> [Problem requirements]:
In the records below, find the line containing "Heat zone mode lets". Output it and every line after it to the end, unchanged, with no pictures.

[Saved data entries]
━━━━━━━━

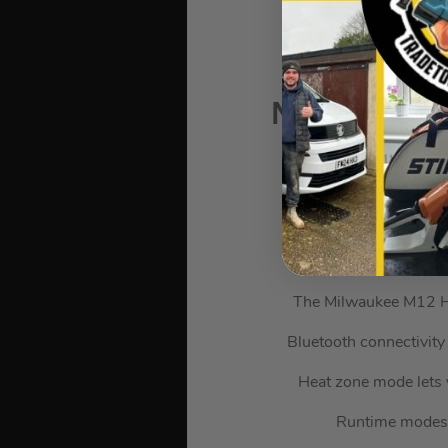
And that’s not all. Th
Milwaukee 
The Milwaukee M12 H
Bluetooth connectivity
Heat zone mode lets 
Runtime modes a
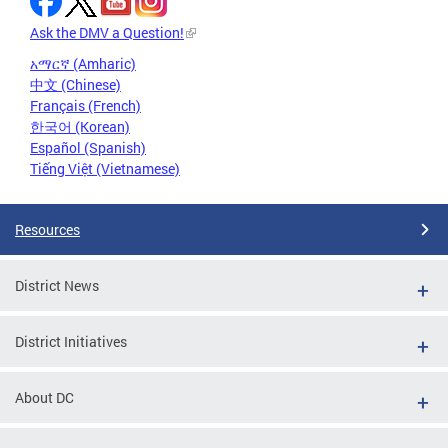
Ask the DMV a Question!
አማርኛ (Amharic)
中文 (Chinese)
Français (French)
한국어 (Korean)
Español (Spanish)
Tiếng Việt (Vietnamese)
Resources
District News
District Initiatives
About DC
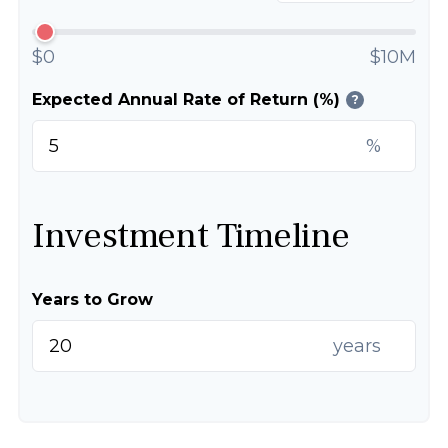
$0
$10M
Expected Annual Rate of Return (%)
?
%
Investment Timeline
Years to Grow
years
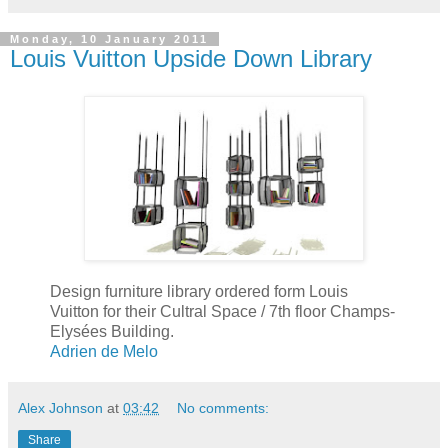
Monday, 10 January 2011
Louis Vuitton Upside Down Library
Design furniture library ordered form Louis
Vuitton for their Cultral Space / 7th floor Champs-
Elysées Building.
Adrien de Melo
Alex Johnson
at
03:42
No comments:
Share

━━━━━━━━

> [Your response]:
Heat zone mode lets 
Runtime modes a
Ask the DMV a Question!
አማርኛ (Amharic)
中文 (Chinese)
Français (French)
한국어 (Korean)
Español (Spanish)
Tiếng Việt (Vietnamese)
Resources
District News
District Initiatives
About DC
$0
$10M
Expected Annual Rate of Return (%)
?
%
Investment Timeline
Years to Grow
years
Monday, 10 January 2011
Louis Vuitton Upside Down Library
Design furniture library ordered form Louis
Vuitton for their Cultral Space / 7th floor Champs-
Elysées Building.
Adrien de Melo
Alex Johnson
at
03:42
No comments:
Share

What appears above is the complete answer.